### What you are asked to do:
Starting with the line that holds "Cuidar da pele" and stopping after the line that holds "見えない小さなズレを見逃さない。", repeat the lines below word for word, without the pictures.

### Given records:
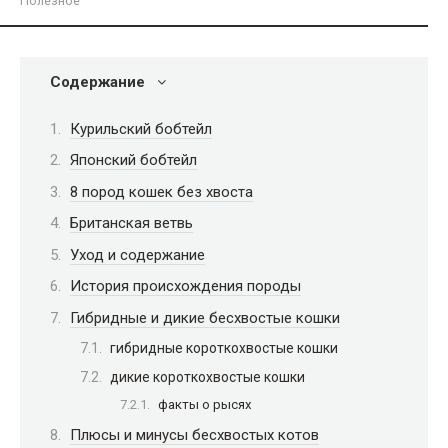
Полезное
Содержание
Курильский бобтейл
Японский бобтейл
8 пород кошек без хвоста
Британская ветвь
Уход и содержание
История происхождения породы
Гибридные и дикие бесхвостые кошки
гибридные короткохвостые кошки
дикие короткохвостые кошки
факты о рысях
Плюсы и минусы бесхвостых котов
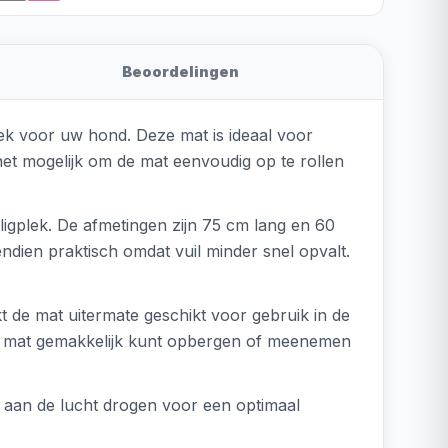
Beoordelingen
ek voor uw hond. Deze mat is ideaal voor
et mogelijk om de mat eenvoudig op te rollen
ligplek. De afmetingen zijn 75 cm lang en 60
endien praktisch omdat vuil minder snel opvalt.
t de mat uitermate geschikt voor gebruik in de
de mat gemakkelijk kunt opbergen of meenemen
 aan de lucht drogen voor een optimaal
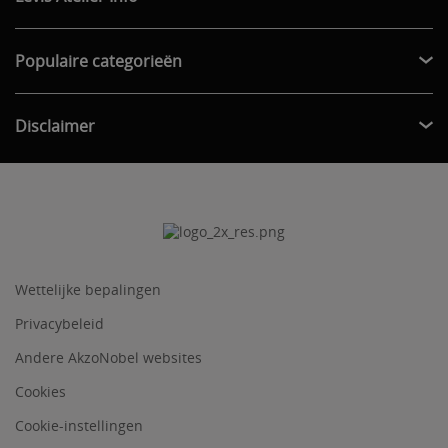
Populaire categorieën
Disclaimer
Wettelijke bepalingen
Privacybeleid
Andere AkzoNobel websites
Cookies
Cookie-instellingen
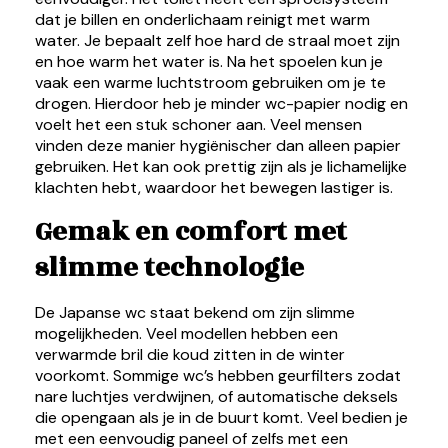
dat je billen en onderlichaam reinigt met warm
water. Je bepaalt zelf hoe hard de straal moet zijn
en hoe warm het water is. Na het spoelen kun je
vaak een warme luchtstroom gebruiken om je te
drogen. Hierdoor heb je minder wc-papier nodig en
voelt het een stuk schoner aan. Veel mensen
vinden deze manier hygiënischer dan alleen papier
gebruiken. Het kan ook prettig zijn als je lichamelijke
klachten hebt, waardoor het bewegen lastiger is.
Gemak en comfort met
slimme technologie
De Japanse wc staat bekend om zijn slimme
mogelijkheden. Veel modellen hebben een
verwarmde bril die koud zitten in de winter
voorkomt. Sommige wc’s hebben geurfilters zodat
nare luchtjes verdwijnen, of automatische deksels
die opengaan als je in de buurt komt. Veel bedien je
met een eenvoudig paneel of zelfs met een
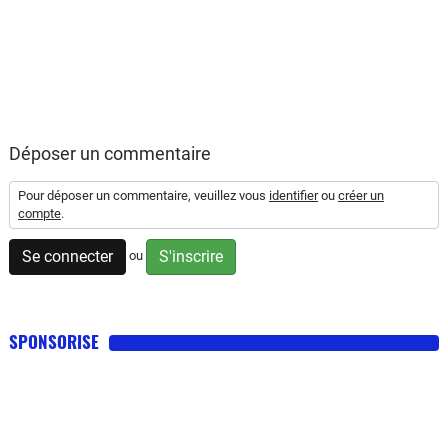
Déposer un commentaire
Pour déposer un commentaire, veuillez vous
identifier
ou
créer un
compte
.
Se connecter
S'inscrire
ou
SPONSORISE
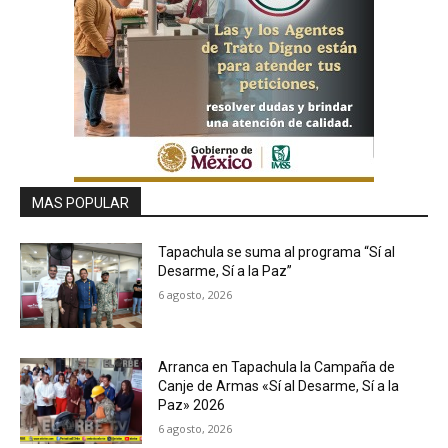
MAS POPULAR
Tapachula se suma al programa “Sí al
Desarme, Sí a la Paz”
6 agosto, 2026
Arranca en Tapachula la Campaña de
Canje de Armas «Sí al Desarme, Sí a la
Paz» 2026
6 agosto, 2026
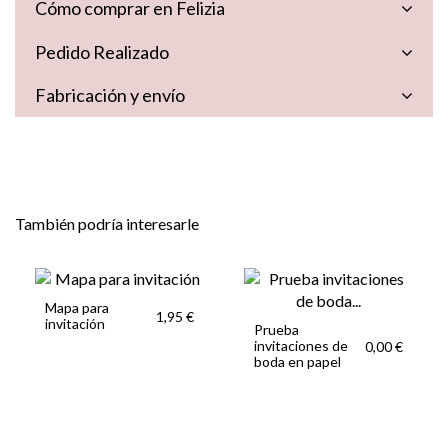
Cómo comprar en Felizia
Pedido Realizado
Fabricación y envío
También podría interesarle
Mapa para
1,95 €
invitación
Prueba
invitaciones de
0,00 €
boda en papel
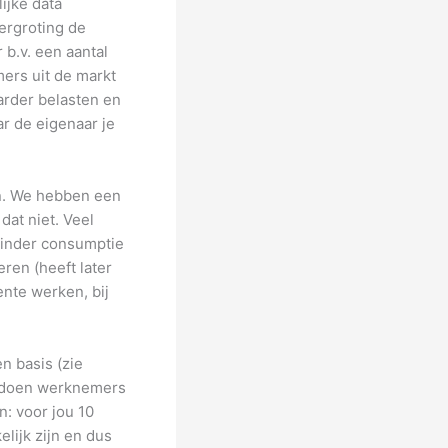
ijke data
ergroting de
 b.v. een aantal
mers uit de markt
arder belasten en
r de eigenaar je
en. We hebben een
dat niet. Veel
minder consumptie
ren (heeft later
nte werken, bij
n basis (zie
t doen werknemers
: voor jou 10
lijk zijn en dus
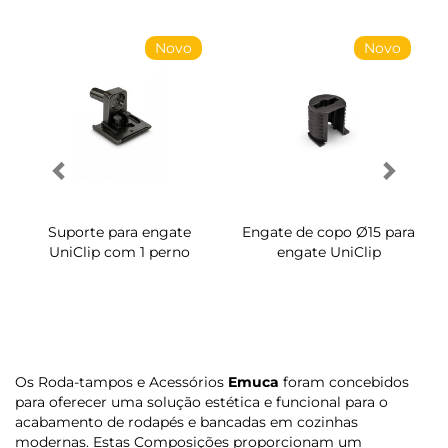
Novo
Novo
Suporte para engate
Engate de copo Ø15 para
UniClip com 1 perno
engate UniClip
Os Roda-tampos e Acessórios
Emuca
foram concebidos
para oferecer uma solução estética e funcional para o
acabamento de rodapés e bancadas em cozinhas
modernas. Estas Composições proporcionam um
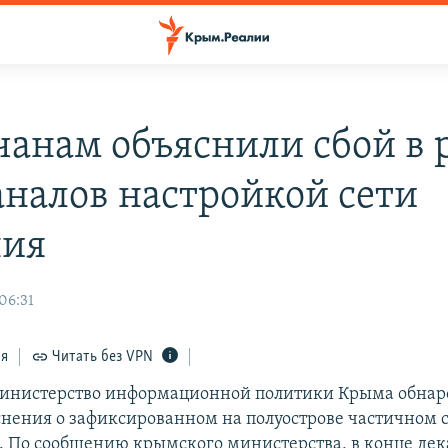
анам объяснили сбой в 
аналов настройкой сети
ния
06:31
ся
Читать без VPN
инистерство информационной политики Крыма обнаро
снения о зафиксированном на полуострове частичном 
. По сообщению крымского министерства, в конце дек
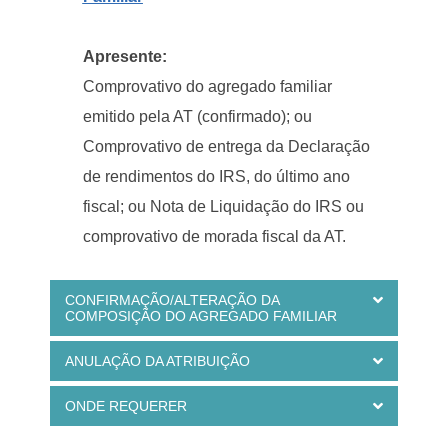
Apresente:
Comprovativo do agregado familiar
emitido pela AT (confirmado); ou
Comprovativo de entrega da Declaração
de rendimentos do IRS, do último ano
fiscal; ou Nota de Liquidação do IRS ou
comprovativo de morada fiscal da AT.
CONFIRMAÇÃO/ALTERAÇÃO DA
COMPOSIÇÃO DO AGREGADO FAMILIAR
ANULAÇÃO DA ATRIBUIÇÃO
ONDE REQUERER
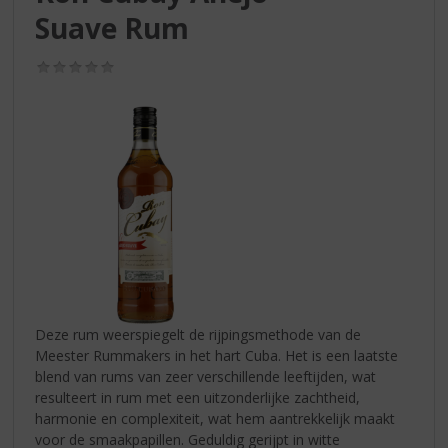
S
Suave Rum
p
r
i
(0,0
/
n
5)
g
n
a
a
r
d
e
n
a
v
i
Deze rum weerspiegelt de rijpingsmethode van de
g
Meester Rummakers in het hart Cuba. Het is een laatste
a
blend van rums van zeer verschillende leeftijden, wat
t
resulteert in rum met een uitzonderlijke zachtheid,
i
harmonie en complexiteit, wat hem aantrekkelijk maakt
e
voor de smaakpapillen. Geduldig gerijpt in witte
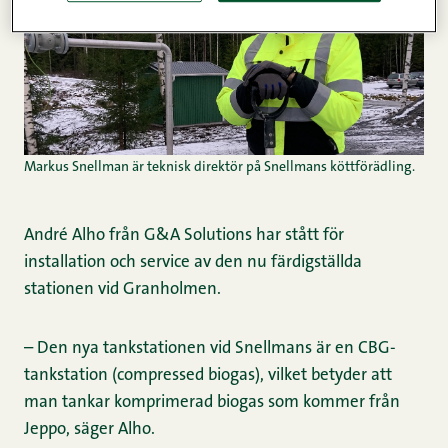
Markus Snellman är teknisk direktör på Snellmans köttförädling.
André Alho från G&A Solutions har stått för
installation och service av den nu färdigställda
stationen vid Granholmen.
– Den nya tankstationen vid Snellmans är en CBG-
tankstation (compressed biogas), vilket betyder att
man tankar komprimerad biogas som kommer från
Jeppo, säger Alho.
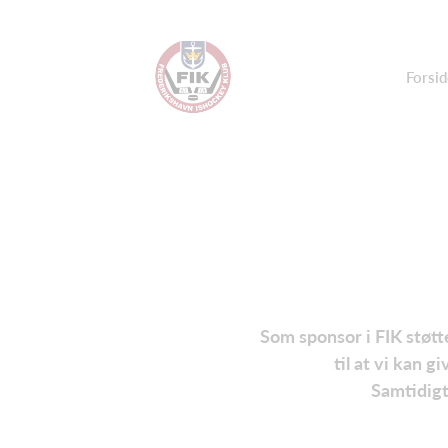
Forsid
Som sponsor i FIK støtt
til at vi kan
Samtidigt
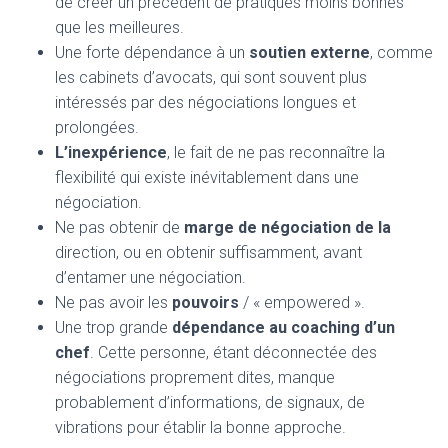
de créer un précédent de pratiques moins bonnes
que les meilleures.
Une forte dépendance à un
soutien externe
, comme
les cabinets d’avocats, qui sont souvent plus
intéressés par des négociations longues et
prolongées.
L’inexpérience
, le fait de ne pas reconnaître la
flexibilité qui existe inévitablement dans une
négociation.
Ne pas obtenir de
marge de négociation de la
direction, ou en obtenir suffisamment, avant
d’entamer une négociation.
Ne pas avoir les
pouvoirs
/ « empowered ».
Une trop grande
dépendance au coaching d’un
chef
. Cette personne, étant déconnectée des
négociations proprement dites, manque
probablement d’informations, de signaux, de
vibrations pour établir la bonne approche.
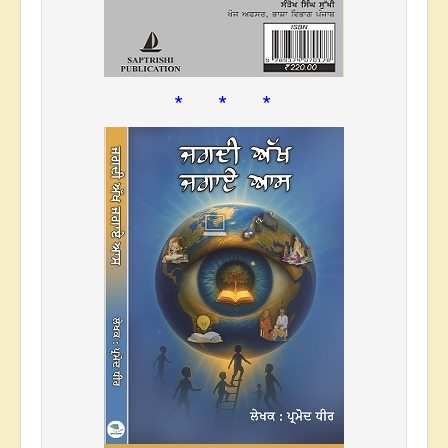
* * *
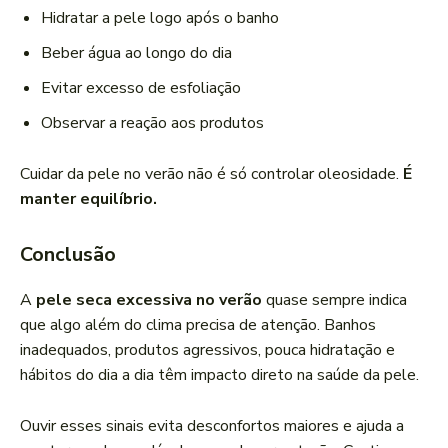
Hidratar a pele logo após o banho
Beber água ao longo do dia
Evitar excesso de esfoliação
Observar a reação aos produtos
Cuidar da pele no verão não é só controlar oleosidade.
É
manter equilíbrio.
Conclusão
A
pele seca excessiva no verão
quase sempre indica
que algo além do clima precisa de atenção. Banhos
inadequados, produtos agressivos, pouca hidratação e
hábitos do dia a dia têm impacto direto na saúde da pele.
Ouvir esses sinais evita desconfortos maiores e ajuda a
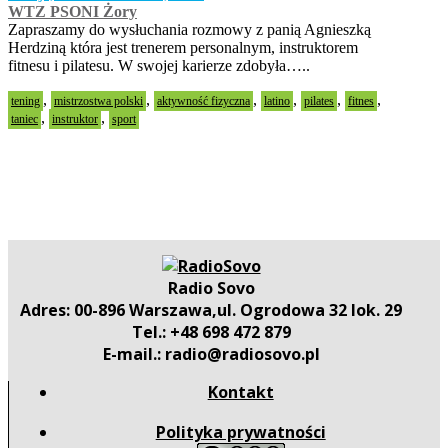
WTZ PSONI Żory
Zapraszamy do wysłuchania rozmowy z panią Agnieszką
Herdziną która jest trenerem personalnym, instruktorem
fitnesu i pilatesu. W swojej karierze zdobyła…..
,
,
,
,
,
,
tening
mistrzostwa polski
aktywność fizyczna
latino
pilates
fitnes
,
,
taniec
instruktor
sport
Radio Sovo
Adres: 00-896 Warszawa,ul. Ogrodowa 32 lok. 29
Tel.: +48 698 472 879
E-mail.: radio@radiosovo.pl
Kontakt
Polityka prywatności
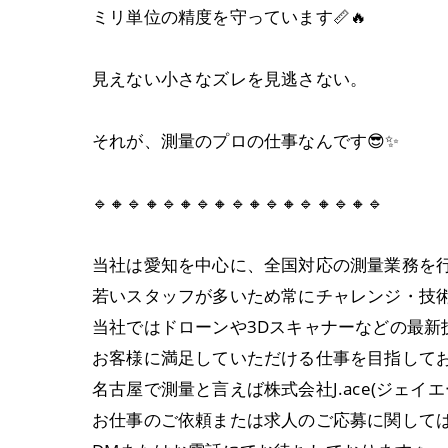
ミリ単位の精度を守っています📏🔥
見えない小さなズレを見逃さない。
それが、測量のプロの仕事なんです😎✨
🔹🔸🔹🔸🔹🔸🔹🔸🔹🔸🔹🔸🔹🔸🔹🔸🔹
当社は愛知を中心に、全国対応の測量業務を
若いスタッフが多いため常にチャレンジ・技
当社ではドローンや3Dスキャナーなどの最
お客様に満足していただける仕事を目指して
名古屋で測量と言えば株式会社J.ace(ジェイエ
お仕事のご依頼または求人のご応募に関して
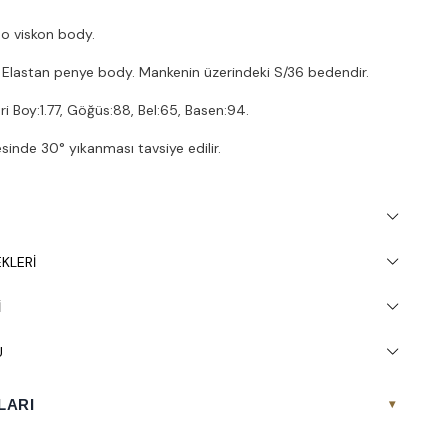
bo viskon body.
Elastan penye body. Mankenin üzerindeki S/36 bedendir.
i Boy:1.77, Göğüs:88, Bel:65, Basen:94.
inde 30° yıkanması tavsiye edilir.
KLERI
I
U
LARI
▾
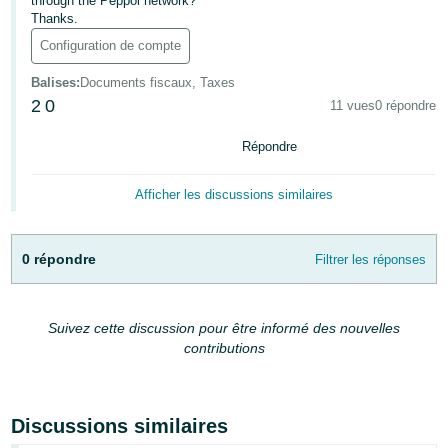
through the Peppol network?
Thanks.
Configuration de compte
Balises
:
Documents fiscaux, Taxes
2
0
11 vues
0 répondre
Français
Répondre
Login
Afficher les discussions similaires
S'inscrire
0 répondre
Filtrer les réponses
Suivez cette discussion pour être informé des nouvelles
contributions
Discussions similaires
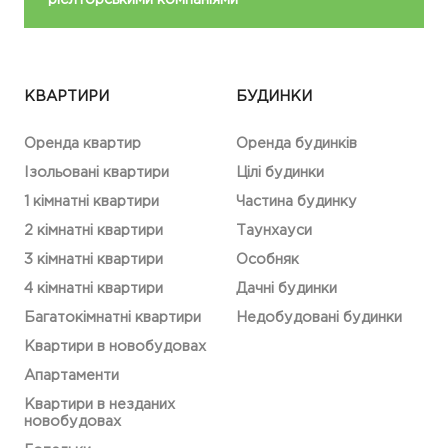
КВАРТИРИ
БУДИНКИ
Оренда квартир
Оренда будинків
Ізольовані квартири
Цілі будинки
1 кімнатні квартири
Частина будинку
2 кімнатні квартири
Таунхауси
3 кімнатні квартири
Особняк
4 кімнатні квартири
Дачні будинки
Багатокімнатні квартири
Недобудовані будинки
Квартири в новобудовах
Апартаменти
Квартири в незданих
новобудовах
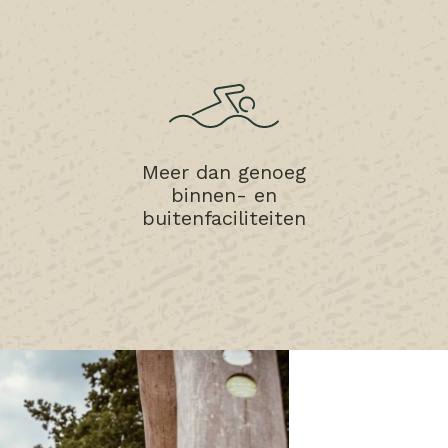
Meer dan genoeg
binnen- en
buitenfaciliteiten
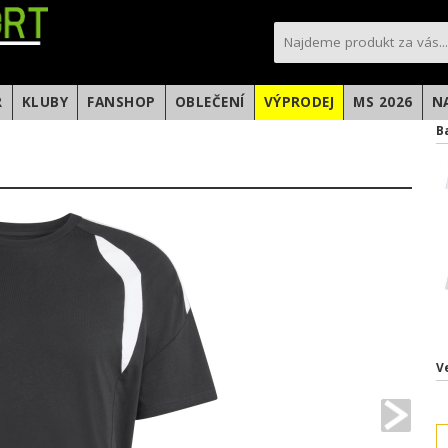
sportfotbal.cz
R
KLUBY
FANSHOP
OBLEČENÍ
VÝPRODEJ
MS 2026
N
B
V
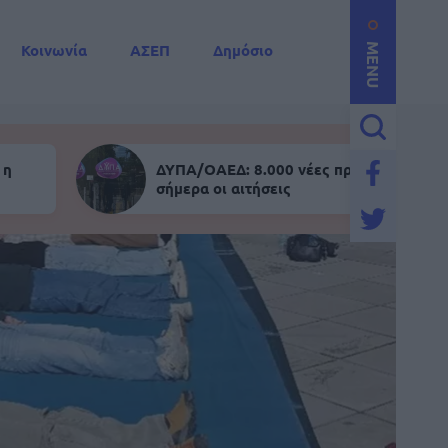
Κοινωνία
ΑΣΕΠ
Δημόσιο
MENU
 η
ΔΥΠΑ/ΟΑΕΔ: 8.000 νέες προσλήψεις - Α
σήμερα οι αιτήσεις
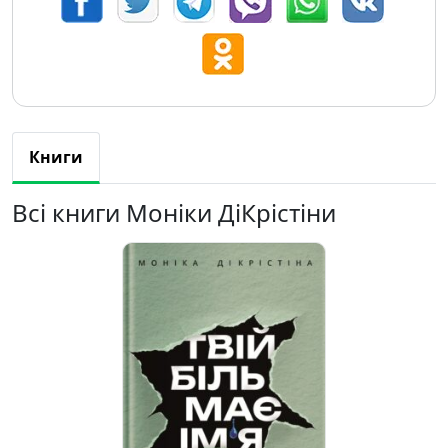
Книги
Всі книги Моніки ДіКрістіни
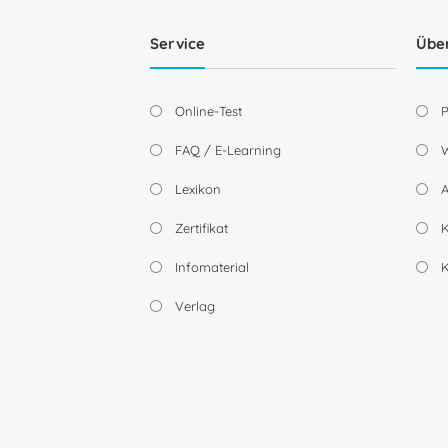
Service
Übe
Online-Test
P
FAQ / E-Learning
W
Lexikon
A
Zertifikat
K
Infomaterial
Verlag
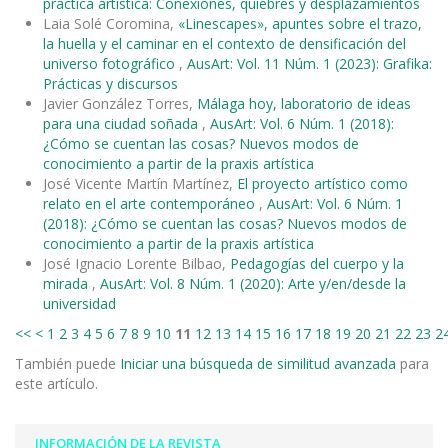
práctica artística: Conexiones, quiebres y desplazamientos
Laia Solé Coromina,
«Linescapes», apuntes sobre el trazo,
la huella y el caminar en el contexto de densificación del
universo fotográfico
,
AusArt: Vol. 11 Núm. 1 (2023): Grafika:
Prácticas y discursos
Javier González Torres,
Málaga hoy, laboratorio de ideas
para una ciudad soñada
,
AusArt: Vol. 6 Núm. 1 (2018):
¿Cómo se cuentan las cosas? Nuevos modos de
conocimiento a partir de la praxis artística
José Vicente Martín Martínez,
El proyecto artístico como
relato en el arte contemporáneo
,
AusArt: Vol. 6 Núm. 1
(2018): ¿Cómo se cuentan las cosas? Nuevos modos de
conocimiento a partir de la praxis artística
José Ignacio Lorente Bilbao,
Pedagogías del cuerpo y la
mirada
,
AusArt: Vol. 8 Núm. 1 (2020): Arte y/en/desde la
universidad
<<
<
1
2
3
4
5
6
7
8
9
10
11
12
13
14
15
16
17
18
19
20
21
22
23
2
También puede
Iniciar una búsqueda de similitud avanzada
para
este artículo.
INFORMACIÓN DE LA REVISTA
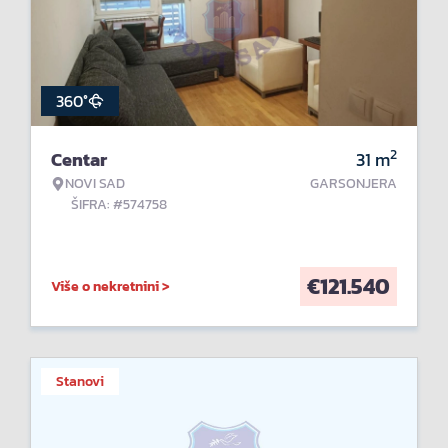
360°
2
Centar
31
m
NOVI SAD
GARSONJERA
ŠIFRA: #574758
€
121.540
Više o nekretnini >
Stanovi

### Expected answer:
Cuidar da pele no verão não é só controlar oleosidade.
É
manter equilíbrio.
Conclusão
A
pele seca excessiva no verão
quase sempre indica
que algo além do clima precisa de atenção. Banhos
inadequados, produtos agressivos, pouca hidratação e
hábitos do dia a dia têm impacto direto na saúde da pele.
Ouvir esses sinais evita desconfortos maiores e ajuda a
WTZ PSONI Żory
Zapraszamy do wysłuchania rozmowy z panią Agnieszką
Herdziną która jest trenerem personalnym, instruktorem
fitnesu i pilatesu. W swojej karierze zdobyła…..
,
,
,
,
,
,
tening
mistrzostwa polski
aktywność fizyczna
latino
pilates
fitnes
,
,
taniec
instruktor
sport
Radio Sovo
Adres: 00-896 Warszawa,ul. Ogrodowa 32 lok. 29
Tel.: +48 698 472 879
E-mail.: radio@radiosovo.pl
Kontakt
Polityka prywatności
ミリ単位の精度を守っています📏🔥
見えない小さなズレを見逃さない。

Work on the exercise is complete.